Work request: Copy the lines below word for word, skipping any image.

--- START ---

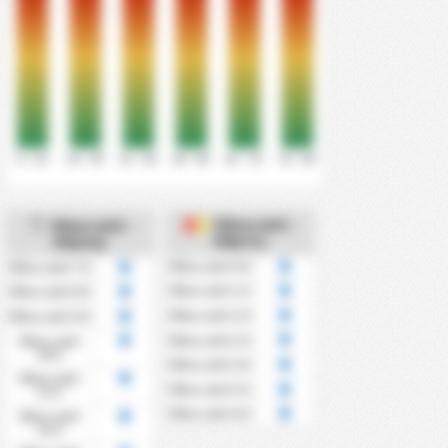
0' - 15'
16' - 30'
31' - 45'
46' - 60'
61' - 75'
76' - 90'
Πάνω από -
Πάνω από -
Κάρτες
Κόρνερ
Πάνω από 0.5
Πάνω από 7.5
Πάνω από 1.5
Πάνω από 8.5
Πάνω από 2.5
Πάνω από 9.5
Πάνω από 3.5
Πάνω από
10.5
Πάνω από 4.5
Πάνω από
Πάνω από 5.5
11.5
Πάνω από 6.5
Πάνω από
12.5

--- END ---

Answer for this exercise:
0' - 15'
16' - 30'
31' - 45'
46' - 60'
61' - 75'
76' - 90'
Πάνω από -
Πάνω από -
Κάρτες
Κόρνερ
Πάνω από 0.5
Πάνω από 7.5
Πάνω από 1.5
Πάνω από 8.5
Πάνω από 2.5
Πάνω από 9.5
Πάνω από 3.5
Πάνω από
10.5
Πάνω από 4.5
Πάνω από
Πάνω από 5.5
11.5
Πάνω από 6.5
Πάνω από
12.5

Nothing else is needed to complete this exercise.